**TASK ITEM:**
Word for word, transcribe the data below.

----------

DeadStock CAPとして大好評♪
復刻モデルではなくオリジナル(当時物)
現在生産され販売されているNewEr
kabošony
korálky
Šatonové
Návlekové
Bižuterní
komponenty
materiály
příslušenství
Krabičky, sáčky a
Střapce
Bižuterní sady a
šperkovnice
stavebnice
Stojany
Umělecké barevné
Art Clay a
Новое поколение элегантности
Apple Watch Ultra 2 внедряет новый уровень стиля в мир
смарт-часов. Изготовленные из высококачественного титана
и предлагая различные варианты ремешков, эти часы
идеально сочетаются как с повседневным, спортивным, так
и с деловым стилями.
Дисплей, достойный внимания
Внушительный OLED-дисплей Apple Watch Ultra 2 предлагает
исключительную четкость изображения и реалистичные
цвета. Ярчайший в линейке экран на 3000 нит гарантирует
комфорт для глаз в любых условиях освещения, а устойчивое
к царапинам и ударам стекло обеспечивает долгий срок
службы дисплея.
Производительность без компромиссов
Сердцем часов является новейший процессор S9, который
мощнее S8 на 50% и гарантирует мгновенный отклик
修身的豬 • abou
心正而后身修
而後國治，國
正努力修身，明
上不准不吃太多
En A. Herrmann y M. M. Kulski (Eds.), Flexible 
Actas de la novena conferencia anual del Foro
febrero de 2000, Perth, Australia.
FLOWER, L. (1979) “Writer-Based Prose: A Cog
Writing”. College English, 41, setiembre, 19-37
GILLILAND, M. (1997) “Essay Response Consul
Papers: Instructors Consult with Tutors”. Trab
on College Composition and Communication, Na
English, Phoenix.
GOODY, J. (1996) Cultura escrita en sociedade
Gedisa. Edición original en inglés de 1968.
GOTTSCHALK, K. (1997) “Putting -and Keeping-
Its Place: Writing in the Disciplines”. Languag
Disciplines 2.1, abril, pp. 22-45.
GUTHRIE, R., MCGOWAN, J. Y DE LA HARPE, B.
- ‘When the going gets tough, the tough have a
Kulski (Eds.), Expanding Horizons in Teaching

----------

**REPLY:**
DeadStock CAPとして大好評♪
復刻モデルではなくオリジナル(当時物)
現在生産され販売されているNewEr
kabošony
korálky
Šatonové
Návlekové
Bižuterní
komponenty
materiály
příslušenství
Krabičky, sáčky a
Střapce
Bižuterní sady a
šperkovnice
stavebnice
Stojany
Umělecké barevné
Art Clay a
Новое поколение элегантности
Apple Watch Ultra 2 внедряет новый уровень стиля в мир
смарт-часов. Изготовленные из высококачественного титана
и предлагая различные варианты ремешков, эти часы
идеально сочетаются как с повседневным, спортивным, так
и с деловым стилями.
Дисплей, достойный внимания
Внушительный OLED-дисплей Apple Watch Ultra 2 предлагает
исключительную четкость изображения и реалистичные
цвета. Ярчайший в линейке экран на 3000 нит гарантирует
комфорт для глаз в любых условиях освещения, а устойчивое
к царапинам и ударам стекло обеспечивает долгий срок
службы дисплея.
Производительность без компромиссов
Сердцем часов является новейший процессор S9, который
мощнее S8 на 50% и гарантирует мгновенный отклик
修身的豬 • abou
心正而后身修
而後國治，國
正努力修身，明
上不准不吃太多
En A. Herrmann y M. M. Kulski (Eds.), Flexible 
Actas de la novena conferencia anual del Foro
febrero de 2000, Perth, Australia.
FLOWER, L. (1979) “Writer-Based Prose: A Cog
Writing”. College English, 41, setiembre, 19-37
GILLILAND, M. (1997) “Essay Response Consul
Papers: Instructors Consult with Tutors”. Trab
on College Composition and Communication, Na
English, Phoenix.
GOODY, J. (1996) Cultura escrita en sociedade
Gedisa. Edición original en inglés de 1968.
GOTTSCHALK, K. (1997) “Putting -and Keeping-
Its Place: Writing in the Disciplines”. Languag
Disciplines 2.1, abril, pp. 22-45.
GUTHRIE, R., MCGOWAN, J. Y DE LA HARPE, B.
- ‘When the going gets tough, the tough have a
Kulski (Eds.), Expanding Horizons in Teaching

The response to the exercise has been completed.